• [Exercise objective]
Once you find the line that contains "Spam, also known as unsolicited e-mail" in the entries below, give it again along with every following line, unchanged, through the final one.

──────── Data ────────

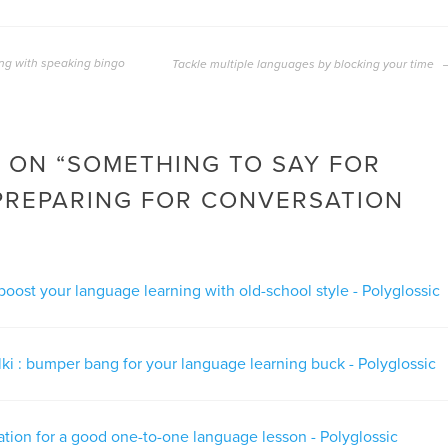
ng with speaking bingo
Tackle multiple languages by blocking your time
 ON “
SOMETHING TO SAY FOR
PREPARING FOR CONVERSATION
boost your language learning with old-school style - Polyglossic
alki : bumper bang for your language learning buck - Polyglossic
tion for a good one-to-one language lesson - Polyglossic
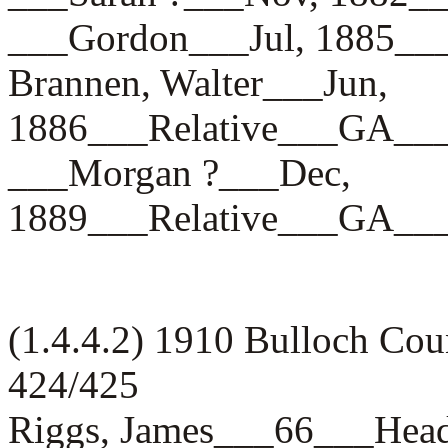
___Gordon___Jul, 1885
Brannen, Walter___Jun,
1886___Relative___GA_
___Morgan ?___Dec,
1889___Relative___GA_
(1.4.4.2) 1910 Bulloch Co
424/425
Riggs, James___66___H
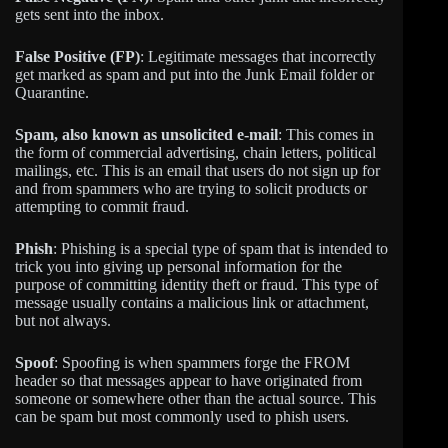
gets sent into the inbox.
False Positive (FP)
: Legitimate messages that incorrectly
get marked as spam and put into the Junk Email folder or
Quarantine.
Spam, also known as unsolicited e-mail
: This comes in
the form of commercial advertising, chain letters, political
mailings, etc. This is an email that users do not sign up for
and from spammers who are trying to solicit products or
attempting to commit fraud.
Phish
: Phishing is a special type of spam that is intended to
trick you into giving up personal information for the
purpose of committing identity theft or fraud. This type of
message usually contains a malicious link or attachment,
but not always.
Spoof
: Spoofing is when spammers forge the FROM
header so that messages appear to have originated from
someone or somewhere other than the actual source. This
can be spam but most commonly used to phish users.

────────

• [Finished exercise]
Spam, also known as unsolicited e-mail
: This comes in
the form of commercial advertising, chain letters, political
mailings, etc. This is an email that users do not sign up for
and from spammers who are trying to solicit products or
attempting to commit fraud.
Phish
: Phishing is a special type of spam that is intended to
trick you into giving up personal information for the
purpose of committing identity theft or fraud. This type of
message usually contains a malicious link or attachment,
but not always.
Spoof
: Spoofing is when spammers forge the FROM
header so that messages appear to have originated from
someone or somewhere other than the actual source. This
can be spam but most commonly used to phish users.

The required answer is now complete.